_Work request_:
Everything from the line with "saccarificandone" to the end of the entries should be copied exactly, and nothing else.

_Data section_:
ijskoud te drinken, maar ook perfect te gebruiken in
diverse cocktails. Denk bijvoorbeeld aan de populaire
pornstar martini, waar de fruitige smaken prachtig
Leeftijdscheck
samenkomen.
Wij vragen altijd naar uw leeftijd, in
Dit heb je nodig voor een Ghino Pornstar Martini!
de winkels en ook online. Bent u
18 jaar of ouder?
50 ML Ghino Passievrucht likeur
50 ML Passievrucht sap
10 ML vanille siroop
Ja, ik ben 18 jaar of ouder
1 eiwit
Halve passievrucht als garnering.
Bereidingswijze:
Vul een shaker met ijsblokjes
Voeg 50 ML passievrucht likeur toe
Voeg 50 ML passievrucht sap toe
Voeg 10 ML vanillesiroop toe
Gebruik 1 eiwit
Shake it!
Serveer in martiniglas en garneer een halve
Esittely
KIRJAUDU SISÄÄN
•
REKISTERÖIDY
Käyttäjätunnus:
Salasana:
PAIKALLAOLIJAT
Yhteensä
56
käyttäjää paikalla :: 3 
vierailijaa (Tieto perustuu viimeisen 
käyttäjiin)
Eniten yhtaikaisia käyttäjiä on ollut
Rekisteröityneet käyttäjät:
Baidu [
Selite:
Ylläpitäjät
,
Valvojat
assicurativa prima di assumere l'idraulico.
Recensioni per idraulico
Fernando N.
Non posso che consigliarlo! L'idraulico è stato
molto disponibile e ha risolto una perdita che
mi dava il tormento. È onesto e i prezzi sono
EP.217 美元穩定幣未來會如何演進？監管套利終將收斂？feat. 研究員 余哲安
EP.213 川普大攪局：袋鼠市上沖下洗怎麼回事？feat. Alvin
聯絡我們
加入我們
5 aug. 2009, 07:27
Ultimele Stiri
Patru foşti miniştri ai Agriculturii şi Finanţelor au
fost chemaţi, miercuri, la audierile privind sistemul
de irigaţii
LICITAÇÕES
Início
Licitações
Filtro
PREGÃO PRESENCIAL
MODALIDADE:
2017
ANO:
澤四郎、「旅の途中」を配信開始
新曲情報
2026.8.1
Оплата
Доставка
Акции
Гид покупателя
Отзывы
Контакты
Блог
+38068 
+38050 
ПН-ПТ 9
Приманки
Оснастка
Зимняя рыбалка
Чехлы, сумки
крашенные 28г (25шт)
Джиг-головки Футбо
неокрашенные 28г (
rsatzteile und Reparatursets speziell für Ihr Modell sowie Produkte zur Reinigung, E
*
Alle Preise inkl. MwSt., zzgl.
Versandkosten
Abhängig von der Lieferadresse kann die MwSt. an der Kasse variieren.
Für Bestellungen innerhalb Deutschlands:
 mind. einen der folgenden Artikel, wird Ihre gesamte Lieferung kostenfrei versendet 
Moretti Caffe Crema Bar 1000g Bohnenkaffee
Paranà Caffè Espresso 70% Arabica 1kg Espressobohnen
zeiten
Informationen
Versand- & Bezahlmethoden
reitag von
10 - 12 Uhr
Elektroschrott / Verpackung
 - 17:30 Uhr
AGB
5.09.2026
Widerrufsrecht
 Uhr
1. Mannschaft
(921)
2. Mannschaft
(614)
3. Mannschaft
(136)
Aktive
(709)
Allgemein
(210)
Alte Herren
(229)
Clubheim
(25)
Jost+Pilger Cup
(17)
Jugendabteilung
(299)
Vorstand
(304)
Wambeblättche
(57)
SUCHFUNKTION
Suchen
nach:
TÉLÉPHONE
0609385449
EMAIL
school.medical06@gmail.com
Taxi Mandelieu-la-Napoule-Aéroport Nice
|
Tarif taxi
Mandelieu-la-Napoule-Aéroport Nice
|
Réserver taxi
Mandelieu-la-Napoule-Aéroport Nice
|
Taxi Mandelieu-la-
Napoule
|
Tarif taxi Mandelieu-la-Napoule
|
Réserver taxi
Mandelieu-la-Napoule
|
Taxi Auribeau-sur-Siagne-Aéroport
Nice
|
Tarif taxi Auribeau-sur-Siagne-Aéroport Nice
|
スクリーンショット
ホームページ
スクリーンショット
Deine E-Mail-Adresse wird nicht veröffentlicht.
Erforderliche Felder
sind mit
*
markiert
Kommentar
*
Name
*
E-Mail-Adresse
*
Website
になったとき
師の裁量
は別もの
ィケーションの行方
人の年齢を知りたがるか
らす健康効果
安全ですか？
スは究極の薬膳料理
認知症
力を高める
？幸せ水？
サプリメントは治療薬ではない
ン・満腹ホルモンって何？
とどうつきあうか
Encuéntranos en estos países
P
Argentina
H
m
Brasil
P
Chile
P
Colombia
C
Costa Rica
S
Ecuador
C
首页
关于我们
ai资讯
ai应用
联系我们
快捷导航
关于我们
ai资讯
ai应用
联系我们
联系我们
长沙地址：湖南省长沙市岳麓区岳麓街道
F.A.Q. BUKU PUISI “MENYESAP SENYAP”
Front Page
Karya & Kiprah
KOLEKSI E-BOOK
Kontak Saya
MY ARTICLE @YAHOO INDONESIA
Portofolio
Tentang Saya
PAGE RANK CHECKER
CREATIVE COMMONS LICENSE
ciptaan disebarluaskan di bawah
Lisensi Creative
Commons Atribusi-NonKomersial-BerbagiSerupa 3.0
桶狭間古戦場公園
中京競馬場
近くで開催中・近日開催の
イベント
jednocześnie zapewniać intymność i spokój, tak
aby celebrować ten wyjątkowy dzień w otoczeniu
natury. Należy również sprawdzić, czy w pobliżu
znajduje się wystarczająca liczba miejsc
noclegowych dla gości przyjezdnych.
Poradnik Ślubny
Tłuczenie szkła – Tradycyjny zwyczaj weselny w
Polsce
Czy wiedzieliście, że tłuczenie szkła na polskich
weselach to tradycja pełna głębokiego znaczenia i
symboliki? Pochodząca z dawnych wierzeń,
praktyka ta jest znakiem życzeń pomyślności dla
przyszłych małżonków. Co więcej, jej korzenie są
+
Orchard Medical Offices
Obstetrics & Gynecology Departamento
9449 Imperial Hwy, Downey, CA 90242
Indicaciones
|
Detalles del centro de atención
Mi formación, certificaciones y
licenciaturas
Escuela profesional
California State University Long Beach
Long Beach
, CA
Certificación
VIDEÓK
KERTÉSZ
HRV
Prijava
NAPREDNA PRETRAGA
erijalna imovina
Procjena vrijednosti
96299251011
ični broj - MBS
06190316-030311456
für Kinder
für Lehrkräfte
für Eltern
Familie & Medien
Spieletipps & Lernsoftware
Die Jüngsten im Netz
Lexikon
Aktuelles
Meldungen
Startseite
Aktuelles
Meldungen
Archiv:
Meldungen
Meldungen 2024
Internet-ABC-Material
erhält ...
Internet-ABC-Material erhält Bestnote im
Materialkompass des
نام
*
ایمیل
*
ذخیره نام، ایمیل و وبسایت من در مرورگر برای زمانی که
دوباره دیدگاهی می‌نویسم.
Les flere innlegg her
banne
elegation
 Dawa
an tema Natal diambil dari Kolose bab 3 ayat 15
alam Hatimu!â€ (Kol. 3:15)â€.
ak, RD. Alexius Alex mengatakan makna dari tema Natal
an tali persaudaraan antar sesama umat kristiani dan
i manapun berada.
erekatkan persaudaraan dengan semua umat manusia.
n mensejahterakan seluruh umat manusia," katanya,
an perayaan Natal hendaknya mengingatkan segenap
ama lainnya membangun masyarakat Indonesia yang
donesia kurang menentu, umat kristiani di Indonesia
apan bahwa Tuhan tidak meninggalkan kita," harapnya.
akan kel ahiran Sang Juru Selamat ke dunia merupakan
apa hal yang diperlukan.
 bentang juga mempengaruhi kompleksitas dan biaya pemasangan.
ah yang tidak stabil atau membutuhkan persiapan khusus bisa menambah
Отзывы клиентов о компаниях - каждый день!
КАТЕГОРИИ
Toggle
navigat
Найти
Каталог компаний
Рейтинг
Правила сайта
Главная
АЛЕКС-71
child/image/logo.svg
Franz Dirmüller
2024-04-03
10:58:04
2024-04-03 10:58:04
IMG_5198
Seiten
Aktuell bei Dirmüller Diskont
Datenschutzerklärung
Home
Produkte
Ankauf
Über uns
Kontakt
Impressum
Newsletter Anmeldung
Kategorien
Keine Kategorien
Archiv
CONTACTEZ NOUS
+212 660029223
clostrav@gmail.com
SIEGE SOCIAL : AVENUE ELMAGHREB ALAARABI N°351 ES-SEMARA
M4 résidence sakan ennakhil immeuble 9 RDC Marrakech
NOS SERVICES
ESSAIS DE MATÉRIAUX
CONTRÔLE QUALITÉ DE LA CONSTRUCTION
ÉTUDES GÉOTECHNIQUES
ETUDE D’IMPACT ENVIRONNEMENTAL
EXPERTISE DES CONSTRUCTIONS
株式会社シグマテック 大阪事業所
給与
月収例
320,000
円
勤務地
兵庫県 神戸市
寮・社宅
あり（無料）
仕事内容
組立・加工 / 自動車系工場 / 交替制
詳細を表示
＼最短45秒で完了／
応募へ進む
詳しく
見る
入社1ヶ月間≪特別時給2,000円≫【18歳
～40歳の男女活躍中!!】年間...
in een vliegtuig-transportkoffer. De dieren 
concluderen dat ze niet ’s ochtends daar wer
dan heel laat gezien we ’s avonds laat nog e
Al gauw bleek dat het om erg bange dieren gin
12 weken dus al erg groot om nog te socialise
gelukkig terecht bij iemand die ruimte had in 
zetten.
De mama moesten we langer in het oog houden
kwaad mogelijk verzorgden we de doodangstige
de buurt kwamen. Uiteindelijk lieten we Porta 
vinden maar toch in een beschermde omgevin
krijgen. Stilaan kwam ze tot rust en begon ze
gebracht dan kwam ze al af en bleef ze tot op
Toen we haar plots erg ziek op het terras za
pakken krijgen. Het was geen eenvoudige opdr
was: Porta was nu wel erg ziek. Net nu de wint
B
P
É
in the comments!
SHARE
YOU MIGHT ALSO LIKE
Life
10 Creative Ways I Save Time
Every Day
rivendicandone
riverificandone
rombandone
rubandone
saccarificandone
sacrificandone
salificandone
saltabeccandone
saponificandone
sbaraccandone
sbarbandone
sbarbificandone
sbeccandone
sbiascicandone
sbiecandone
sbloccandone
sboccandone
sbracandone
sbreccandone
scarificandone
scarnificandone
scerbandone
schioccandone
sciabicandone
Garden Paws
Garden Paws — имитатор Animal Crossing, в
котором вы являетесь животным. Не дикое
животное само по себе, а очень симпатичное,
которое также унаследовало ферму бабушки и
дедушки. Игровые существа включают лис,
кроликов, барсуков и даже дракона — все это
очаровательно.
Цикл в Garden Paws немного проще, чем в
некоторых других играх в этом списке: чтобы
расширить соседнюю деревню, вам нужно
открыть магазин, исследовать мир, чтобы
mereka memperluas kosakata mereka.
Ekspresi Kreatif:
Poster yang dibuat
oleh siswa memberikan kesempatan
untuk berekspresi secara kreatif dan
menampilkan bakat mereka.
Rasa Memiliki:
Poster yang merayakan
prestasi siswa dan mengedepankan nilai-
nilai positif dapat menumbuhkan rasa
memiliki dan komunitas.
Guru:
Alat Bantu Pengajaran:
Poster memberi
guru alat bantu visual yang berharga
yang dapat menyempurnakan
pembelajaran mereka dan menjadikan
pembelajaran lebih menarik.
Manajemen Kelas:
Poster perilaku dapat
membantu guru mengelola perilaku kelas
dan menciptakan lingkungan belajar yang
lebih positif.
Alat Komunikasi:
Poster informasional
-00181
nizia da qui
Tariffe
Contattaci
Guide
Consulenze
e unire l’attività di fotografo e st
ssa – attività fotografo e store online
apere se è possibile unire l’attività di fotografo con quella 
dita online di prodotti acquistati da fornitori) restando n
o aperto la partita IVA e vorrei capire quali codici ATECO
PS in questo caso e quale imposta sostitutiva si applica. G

_The completed task_:
saccarificandone
sacrificandone
salificandone
saltabeccandone
saponificandone
sbaraccandone
sbarbandone
sbarbificandone
sbeccandone
sbiascicandone
sbiecandone
sbloccandone
sboccandone
sbracandone
sbreccandone
scarificandone
scarnificandone
scerbandone
schioccandone
sciabicandone
Garden Paws
Garden Paws — имитатор Animal Crossing, в
котором вы являетесь животным. Не дикое
животное само по себе, а очень симпатичное,
которое также унаследовало ферму бабушки и
дедушки. Игровые существа включают лис,
кроликов, барсуков и даже дракона — все это
очаровательно.
Цикл в Garden Paws немного проще, чем в
некоторых других играх в этом списке: чтобы
расширить соседнюю деревню, вам нужно
открыть магазин, исследовать мир, чтобы
mereka memperluas kosakata mereka.
Ekspresi Kreatif:
Poster yang dibuat
oleh siswa memberikan kesempatan
untuk berekspresi secara kreatif dan
menampilkan bakat mereka.
Rasa Memiliki:
Poster yang merayakan
prestasi siswa dan mengedepankan nilai-
nilai positif dapat menumbuhkan rasa
memiliki dan komunitas.
Guru:
Alat Bantu Pengajaran:
Poster memberi
guru alat bantu visual yang berharga
yang dapat menyempurnakan
pembelajaran mereka dan menjadikan
pembelajaran lebih menarik.
Manajemen Kelas:
Poster perilaku dapat
membantu guru mengelola perilaku kelas
dan menciptakan lingkungan belajar yang
lebih positif.
Alat Komunikasi:
Poster informasional
-00181
nizia da qui
Tariffe
Contattaci
Guide
Consulenze
e unire l’attività di fotografo e st
ssa – attività fotografo e store online
apere se è possibile unire l’attività di fotografo con quella 
dita online di prodotti acquistati da fornitori) restando n
o aperto la partita IVA e vorrei capire quali codici ATECO
PS in questo caso e quale imposta sostitutiva si applica. G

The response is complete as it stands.